Background information
- Origin: Detroit, Michigan
- Genres: Hardcore punk
- Years active: 1981–1984, 2006–present
- Labels: Touch and Go, Reptilian Records, Taang!
- Members: John Brannon John Lehl Harold Richardson Ron Sakowski
- Past members: Pete Zelewski Zuheir Fakhoury Rob McCulloch Graham McCulloch Kelly Dermody Dave Mike McCabe Chris "Opie" Moore

= Negative Approach =

American hardcore punk band

Negative Approach is an American hardcore punk band, formed in Detroit, Michigan in 1981. The band is considered among the pioneers of hardcore punk, particularly in the Midwest region. Like most hardcore bands, Negative Approach was little known in its day outside of its hometown. It is now idolized in the Detroit rock underground and the punk subculture, considered to be one of the elite bands of the "old school" era, and continues to be influential. Negative Approach initially broke up in 1984 with singer John Brannon moving on to the Laughing Hyenas, and later Easy Action, but the band has reformed as of 2006 and continues to tour sporadically.

==Biography==
===Main career (1981–1983)===
Negative Approach was formed in August 1981 in Detroit by Brannon and Pete Zelewski, supposedly after seeing a Black Flag/Necros show. The first NA lineup consisted of Brannon on vocals, Rob McCulloch on guitar, Pete Zelewski on bass and Zuheir Fakhoury on drums. Not long after, Zelewski left the band to form the Allied and was replaced by McCulloch's brother Graham. Fakhoury was later replaced by Chris "Opie" Moore. The lineup of Brannon/McCulloch/McCulloch/Moore would remain unchanged until NA disbanded.

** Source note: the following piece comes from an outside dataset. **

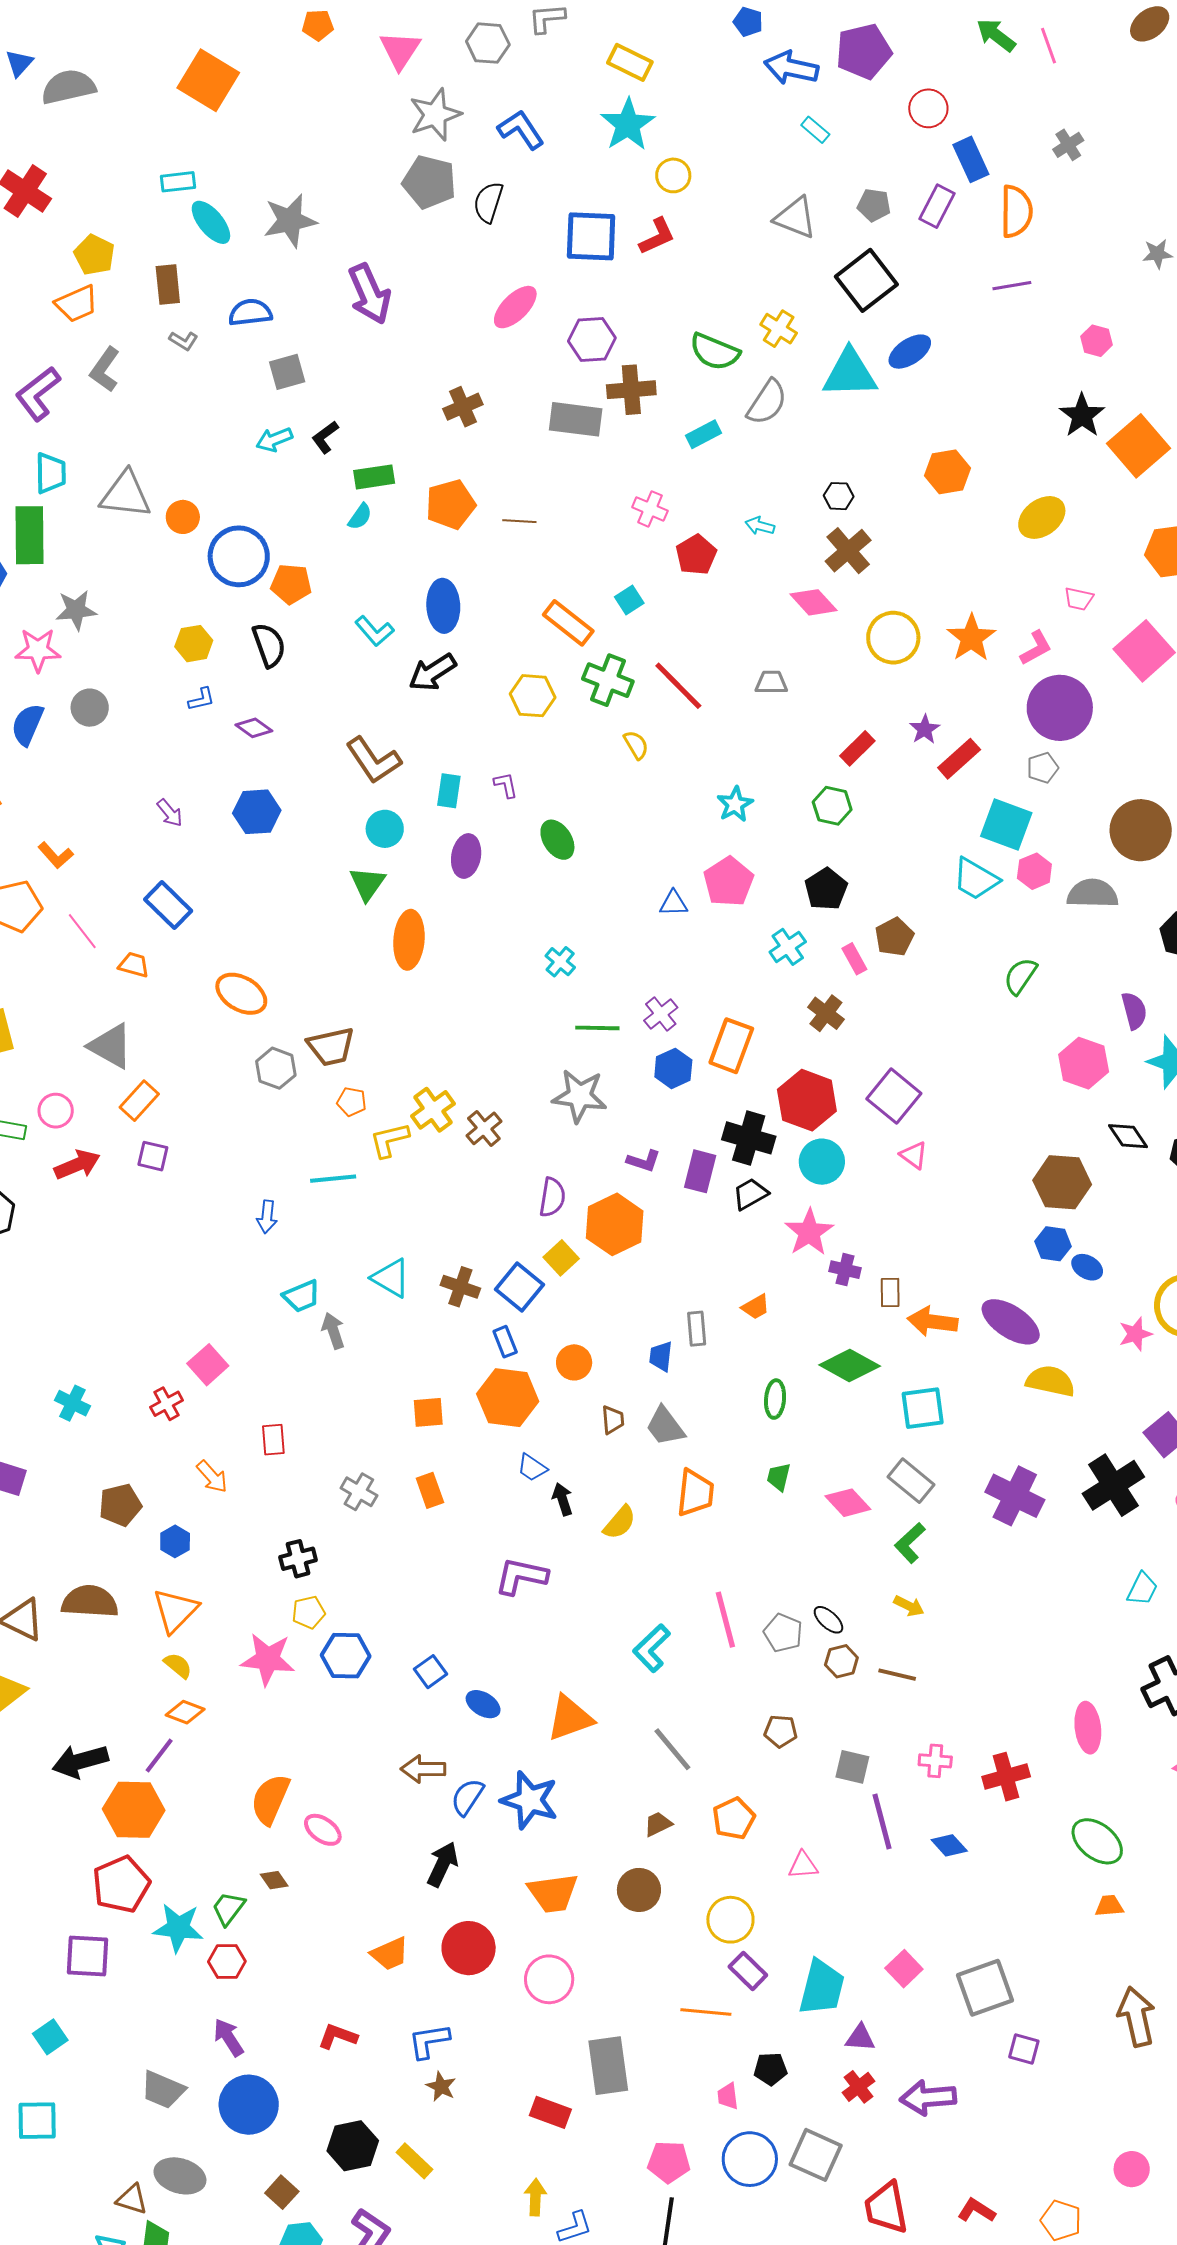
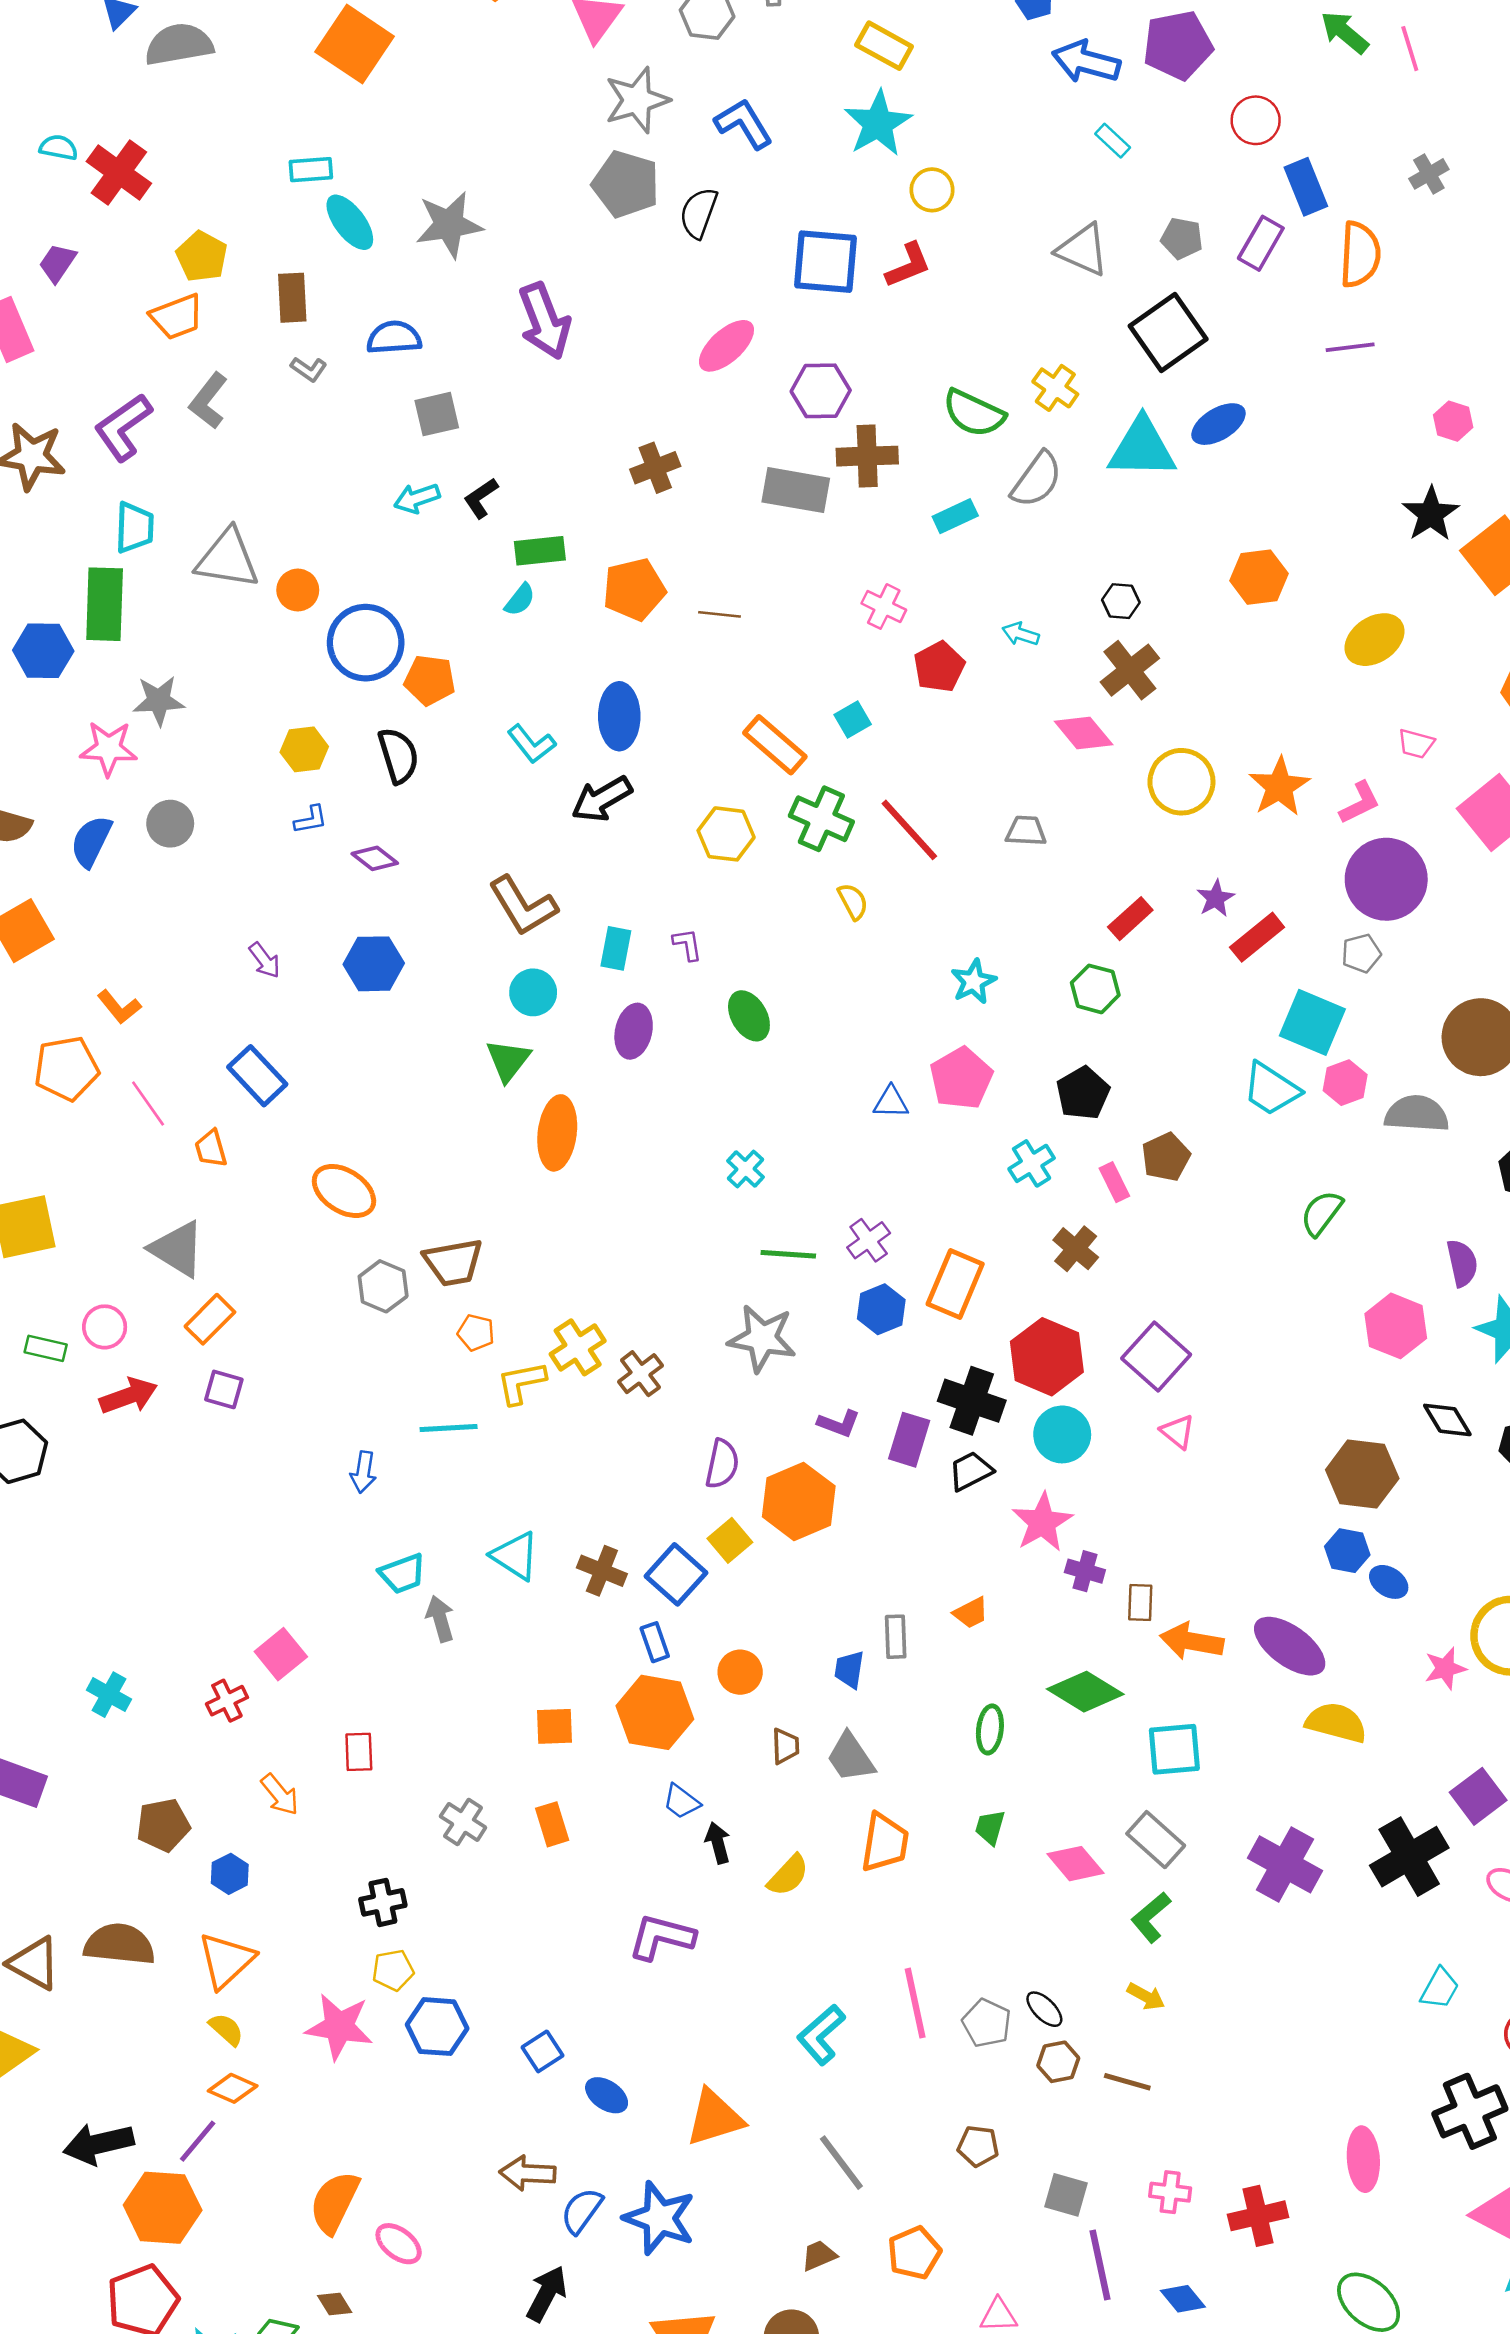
orange trapezoid: (134, 965) -> (211, 1149), turned -124

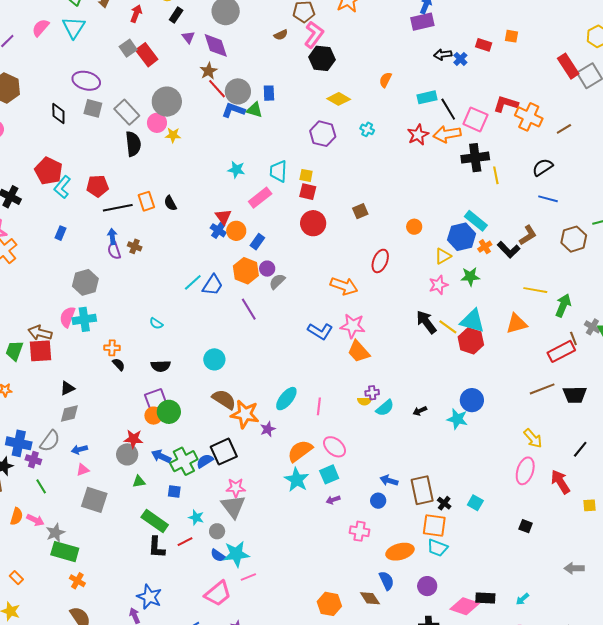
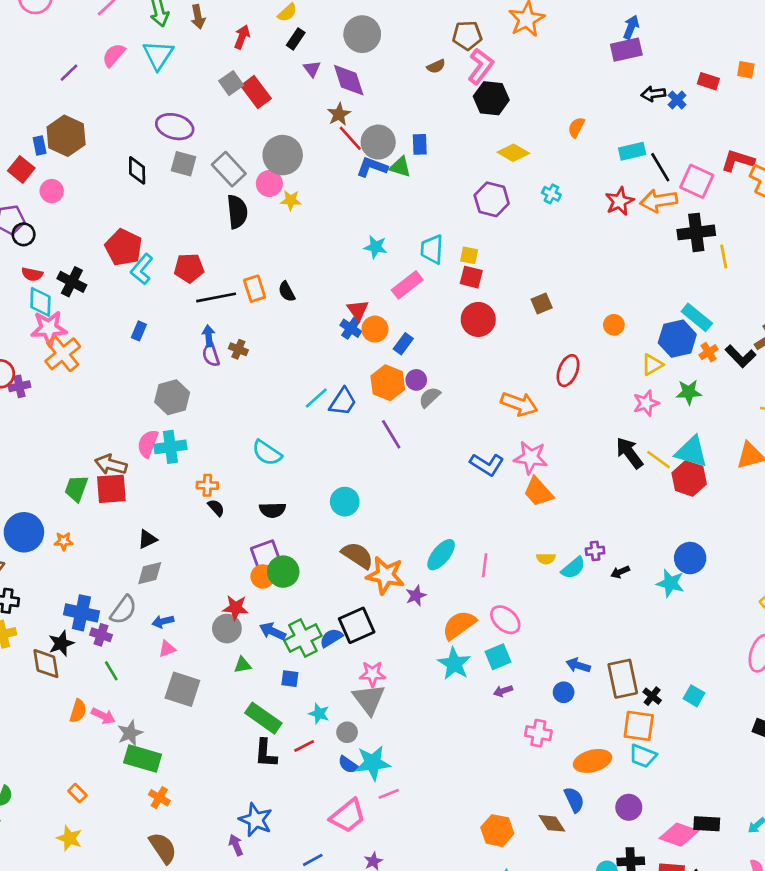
cyan semicircle: (156, 323) -> (267, 453), size x1.6
purple cross: (372, 393) -> (595, 551), moved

NA's first gig was in the basement of Necros drummer Todd Swalla's mother's home. Soon after, they recorded a demo, and followed that up with an appearance on the Process of Elimination compilation 7-inch EP, released on Meatmen frontman Tesco Vee's fledgling Touch and Go label, named after his fanzine of the same name. The comp also featured the Meatmen and Necros, among others. NA, the Meatmen and Necros then embarked on the Process of Elimination tour. Although this "tour" consisted of a mere three shows (Boston, New York City and Washington), it is cited as being a key event in the early spread of hardcore.

The first proper Negative Approach studio release came in 1982 with their self-titled 7-inch EP, also on Touch and Go. It contained "Can't Tell No One," "Ready to Fight" and "Nothing", the latter considered by many to be the quintessential NA song.

The following year saw the release of the Tied Down album, also venerated as a hardcore classic.

The classic lineup fell apart in 1983. Rob McCulloch claims that the band had grown weary of the group's reputation for writing negative lyrics but that Brannon was not comfortable writing differently. Also, McCulloch stated that Brannon's involvement with Larissa Stolarchuk from L-Seven was another source of tension for the group. The band regrouped long enough to record the Tied Down album, then split for good.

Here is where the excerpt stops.